On convergence in probability of martingale-like sequences (Q2714346)

Consider a Banach space \(E\), a complete probability space on it, an increasing sequence (\({\mathcal A}_{n}\)) (\(n \in {\mathbb N}\)) of subfields and \(X_{n} \in L^{1}(P) {\mathcal A}_{n}\)-measurable.

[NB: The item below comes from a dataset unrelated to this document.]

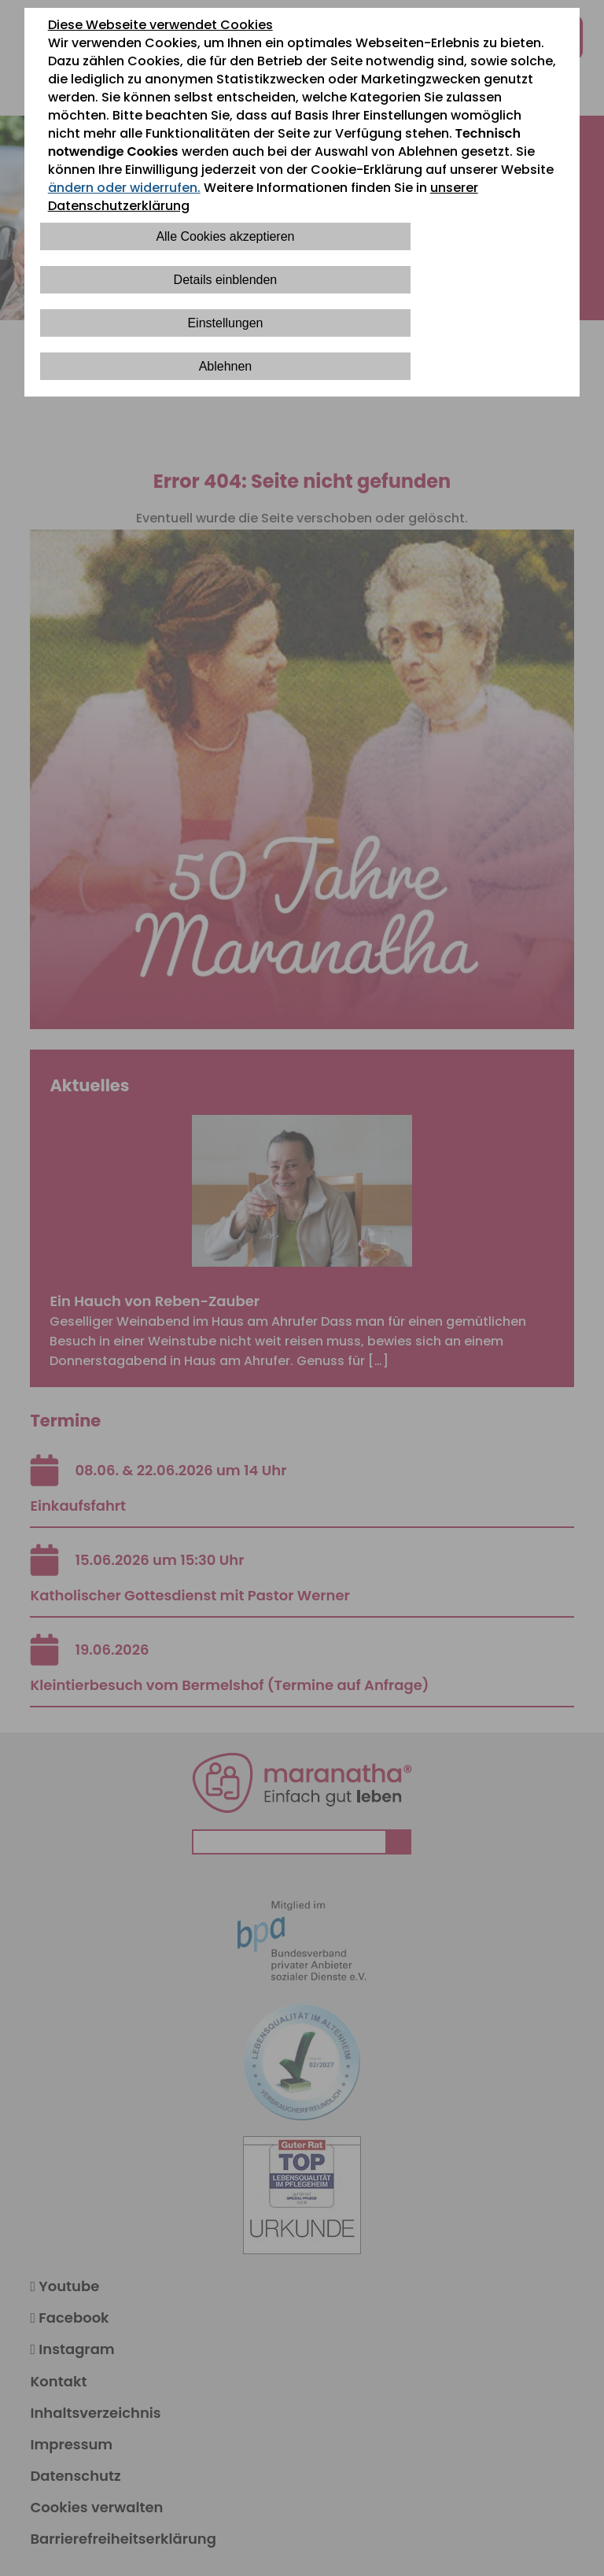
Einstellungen (225, 323)
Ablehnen (225, 366)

The main theorem proved in the paper is that every Banach space valued \(V\)-game \((X_{n})\) (i.e. \(V\) is a cofinal subset of \({\mathbb N}\) and for every \(\varepsilon > 0\) there exists \(p \in {\mathbb N}\) such that \(P(\|X_{q}(v)-X_{q} \|>\varepsilon)<\varepsilon\) for all \(p \leq q \leq v\), \(q \in {\mathbb N}\), \(v \in V\), where \(X_{q}(v)\) is the conditional expectation of \(X_{v}\) with respect to \({\mathcal A}_{q}\)) with \(\liminf_{v\in V}E(\|X_{v}\|)<\infty\) represents uniquely as \(X_{n}=M_{n}+Y_{n}\), where \(M_{n}\) is a uniformly integrable martingale and \(Y_{n} \rightarrow 0\) in probability. Corollaries are deduced. The proof, which does not rely on the author's paper [Acta Math. Hung. 59, No. 3--4, 273--281 (1992; Zbl 0802.46044)], passes by two lemmas, the first showing that \((X_{n})\) contains a subsequence which is a mil (for every \(\varepsilon > 0\) there exists \(p \in {\mathbb N}\) with \(P(\sup_{p\leq q\leq n}\|X_{q}(n)-X_{q} \|>\varepsilon)<\varepsilon\) for all \(n \geq p\)) and the second showing that if a subsequence of \((X_{n})\) converges to \(0\) in probability, then \((X_{n})\) itself does. The first lemma allows the use of results of \textit{M. Talagrand} [Ann. Probab. 13, 1192--1203 (1985; Zbl 0582.60055)].